Closed BearBiscuit05 closed 11 months ago
Hi @BearBiscuit05 , sorry for the late reply, I was really busy with another project for the last month...
If I guess it right, you got around 0.49 accuracy on PA right? Then the problem is on data preprocessing. As mentioned in the accuracy section of the paper, we add bidirectional edges to PA for the accuracy part because this is a common practice in leaderboard which significantly boosts accuracy. You can simply use graph = dgl.to_bidirected(graph)
during the preprocessing to fix this problem.
BTW, as validated by the code here, the sampling output of DUCATI is identical to DGL. And DUCATI does not change GNN model/optimizer. Therefore, the accuracy of DUCATI is the same to DGL and any other frameworks that use plain neighbour sampling.
Thank you very much for your response. Currently, I don't have a machine with sufficient memory to implement this. So, I would like to inquire whether a simple three-layer Sage model is sufficient to obtain results. Because I observed on the OGB leaderboard that they seem to have added MLP operations.

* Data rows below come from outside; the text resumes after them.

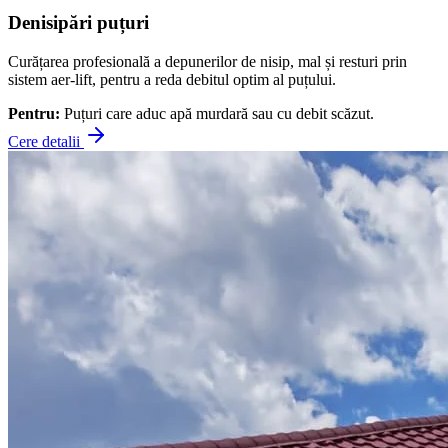
Denisipări puțuri
Curățarea profesională a depunerilor de nisip, mal și resturi prin
sistem aer-lift, pentru a reda debitul optim al puțului.
Pentru:
Puțuri care aduc apă murdară sau cu debit scăzut.
Cere detalii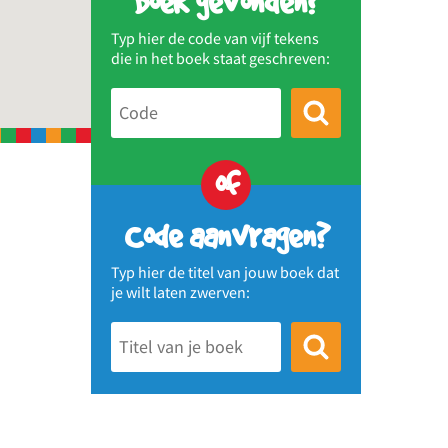
Boek gevonden?
Typ hier de code van vijf tekens
die in het boek staat geschreven:
of
Code aanvragen?
Typ hier de titel van jouw boek dat
je wilt laten zwerven:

Yes, the results reported in the paper are obtained with a standard three-layer GraphSAGE model whose layer is a standard dglnn.SAGEConv as defined here
Thanks very much for your reply, I totally understand.
Hi, I'm sorry to ask again. With the help you provided, I successfully ran the accuracy on the transformed undirected graph PA today. However, I could only measure an accuracy of 0.55-0.56. I would like to understand the reasons for this situation. Currently, my parameters are set as follows: batch size: 1024, fanout: [10, 10, 10], hidden size: 256, dropout: 0.5.
Below gives all the hyper-parameters
Namespace(adj_budget=1.75, bs=1000, dataset='ogbn-papers100M', dropout=0.0, epochs=20, fanouts='10,10,10', lr=0.003, metric='acc', model='sage', nfeat_budget=5.25, num_hidden=256, pre_batches=100, pre_epochs=2, valbs=100, valfan='10,10,10')
Note that:
(1) According to common practice, the evaluation should be made in a per-epoch fashion. You should evaluate the model on the validation set right after each epoch's training. And you finally choose the model with the highest validation accuracy throughout this procedure for later use.
(2) the validation part use another sampler other than the training sampler, for simplicity, you can use dgl.dataloading.NeighborSampler(valfan)
(3) the accuracy is calculated with torchmetrics.functional.accuracy
When running the PA dataset and preparing to test the model's correctness, I encountered some issues. I stored the model at the end of the entry function in the run_ducati.py file. Subsequently, I tested the trained model, but it seems that my testing has some problems, and the accuracy I obtained is not correct. I would like to know how to set the parameters to achieve results similar to the paper. If you could provide me with an update to the testing code, I would greatly appreciate it. The parameters I set are fanout [15, 15, 15], and epoch: 20.